Apesar de a legislação brasileira ser uma das mais avançadas no mundo em relação à
proteção das crianças, uma vez que tais direitos constituem-se embasados pela Constituição
Federal de 1988, bem como pelo Estatuto da Criança e do Adolescente, os índices de violência
praticada contra esta demanda são alarmantes, fato que demonstra que as disposições legais postas
nos documentos supramencionados não estão presentes no cotidiano de uma parcela significativa
da população infantoadolescente.
Violência é, fundamentalmente, um problema social que acompanha toda a história e as
transformações da humanidade, atingindo todas as classes e segmentos sociais, podendo ocorrer
das mais diversas maneiras. De acordo com dados do Ministério da Saúde, violência e acidentes
constituem o primeiro fator mais importante de mortalidade no Brasil, na faixa etária de 5 a 19
anos (59%). As agressões ocupam o primeiro lugar nas estatísticas, sendo responsáveis por 40%
do total de óbitos. A maioria dos estudos aponta que grande parte dos casos de violência ocorre
dentro do ambiente doméstico, tendo como principais agressores o pai ou a mãe. Entre os casos
mais recorrentes de violência, pode-se destacar:
Violência física: qualquer ação ou omissão, única ou repetida, não acidental. capaz de
provocar dano físico, psicológico, emocional ou intelectual contra a criança. O dano provocado
pode variar de uma lesão leve à consequências mais sérias, como a morte.

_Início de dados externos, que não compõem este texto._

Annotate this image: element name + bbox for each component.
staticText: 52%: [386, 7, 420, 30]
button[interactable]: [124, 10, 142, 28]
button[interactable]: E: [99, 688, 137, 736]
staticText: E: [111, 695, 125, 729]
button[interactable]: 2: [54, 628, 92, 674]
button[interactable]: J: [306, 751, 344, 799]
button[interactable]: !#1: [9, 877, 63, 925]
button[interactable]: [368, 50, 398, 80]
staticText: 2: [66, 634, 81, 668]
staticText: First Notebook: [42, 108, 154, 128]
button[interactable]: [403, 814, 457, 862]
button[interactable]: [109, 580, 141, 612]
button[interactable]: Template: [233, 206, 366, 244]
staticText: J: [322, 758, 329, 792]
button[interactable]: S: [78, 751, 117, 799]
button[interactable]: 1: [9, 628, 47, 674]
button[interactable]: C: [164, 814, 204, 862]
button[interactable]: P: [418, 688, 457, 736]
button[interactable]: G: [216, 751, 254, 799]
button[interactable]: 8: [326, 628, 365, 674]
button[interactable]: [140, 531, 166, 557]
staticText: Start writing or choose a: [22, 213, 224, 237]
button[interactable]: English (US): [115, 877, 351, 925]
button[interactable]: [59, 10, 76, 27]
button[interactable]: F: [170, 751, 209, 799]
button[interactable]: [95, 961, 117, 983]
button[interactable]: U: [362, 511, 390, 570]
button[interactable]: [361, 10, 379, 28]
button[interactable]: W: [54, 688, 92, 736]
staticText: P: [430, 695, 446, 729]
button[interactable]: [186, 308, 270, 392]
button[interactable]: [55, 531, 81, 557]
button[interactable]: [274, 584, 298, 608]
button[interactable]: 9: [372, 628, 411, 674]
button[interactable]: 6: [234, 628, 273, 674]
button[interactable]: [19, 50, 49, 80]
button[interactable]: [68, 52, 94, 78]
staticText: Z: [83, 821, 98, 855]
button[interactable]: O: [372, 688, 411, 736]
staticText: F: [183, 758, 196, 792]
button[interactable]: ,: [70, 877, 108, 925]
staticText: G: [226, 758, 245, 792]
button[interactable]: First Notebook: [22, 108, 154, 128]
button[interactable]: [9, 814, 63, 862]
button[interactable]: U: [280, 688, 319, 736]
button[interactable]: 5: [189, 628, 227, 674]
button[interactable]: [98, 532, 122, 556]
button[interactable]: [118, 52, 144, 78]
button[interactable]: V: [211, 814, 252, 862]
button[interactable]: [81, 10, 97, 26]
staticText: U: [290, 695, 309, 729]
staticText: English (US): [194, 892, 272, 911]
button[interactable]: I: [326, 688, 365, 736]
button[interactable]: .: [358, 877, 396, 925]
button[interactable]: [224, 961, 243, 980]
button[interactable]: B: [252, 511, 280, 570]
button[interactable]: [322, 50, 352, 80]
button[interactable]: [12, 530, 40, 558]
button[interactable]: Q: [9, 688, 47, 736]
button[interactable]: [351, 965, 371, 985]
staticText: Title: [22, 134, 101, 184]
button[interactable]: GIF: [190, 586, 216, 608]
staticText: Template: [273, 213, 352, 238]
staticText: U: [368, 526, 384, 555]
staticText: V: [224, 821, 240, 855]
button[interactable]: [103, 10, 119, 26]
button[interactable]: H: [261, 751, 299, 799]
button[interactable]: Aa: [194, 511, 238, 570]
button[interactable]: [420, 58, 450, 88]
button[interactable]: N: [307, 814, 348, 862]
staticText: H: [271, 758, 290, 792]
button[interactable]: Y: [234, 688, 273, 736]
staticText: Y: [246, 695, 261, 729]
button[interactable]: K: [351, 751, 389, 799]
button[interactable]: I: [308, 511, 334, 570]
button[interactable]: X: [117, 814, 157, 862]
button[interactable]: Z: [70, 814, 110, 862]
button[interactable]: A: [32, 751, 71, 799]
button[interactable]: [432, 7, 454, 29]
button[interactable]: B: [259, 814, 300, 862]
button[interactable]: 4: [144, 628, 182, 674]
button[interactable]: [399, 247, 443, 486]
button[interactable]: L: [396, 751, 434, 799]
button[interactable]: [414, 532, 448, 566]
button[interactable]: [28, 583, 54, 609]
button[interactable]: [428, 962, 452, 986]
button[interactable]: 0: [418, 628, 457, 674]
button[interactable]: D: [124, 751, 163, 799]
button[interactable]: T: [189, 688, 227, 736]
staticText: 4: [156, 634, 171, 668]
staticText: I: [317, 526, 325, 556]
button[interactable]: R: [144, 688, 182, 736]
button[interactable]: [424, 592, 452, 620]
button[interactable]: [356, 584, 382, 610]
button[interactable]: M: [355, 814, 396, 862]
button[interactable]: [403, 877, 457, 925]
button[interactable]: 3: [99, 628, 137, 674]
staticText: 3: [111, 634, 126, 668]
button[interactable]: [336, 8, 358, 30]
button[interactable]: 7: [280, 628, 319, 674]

Violência psicológica: toda a ação que causa ou pode causar dano à autoestima ou ao
desenvolvimento da pessoa. Neste rol. pode-se citaras ameaças, humilhações, agressões verbais,
cobranças de comportamento, discriminação, isolamento, destruição de pertences ou objetos de
estima e apego para a criança.
Negligência: é a omissão de responsabilidade de um ou mais membros da família em
relação às crianças, quando deixam de prover as necessidades básicas para seu desenvolvimento
físico, emocional, social ou cognitivo.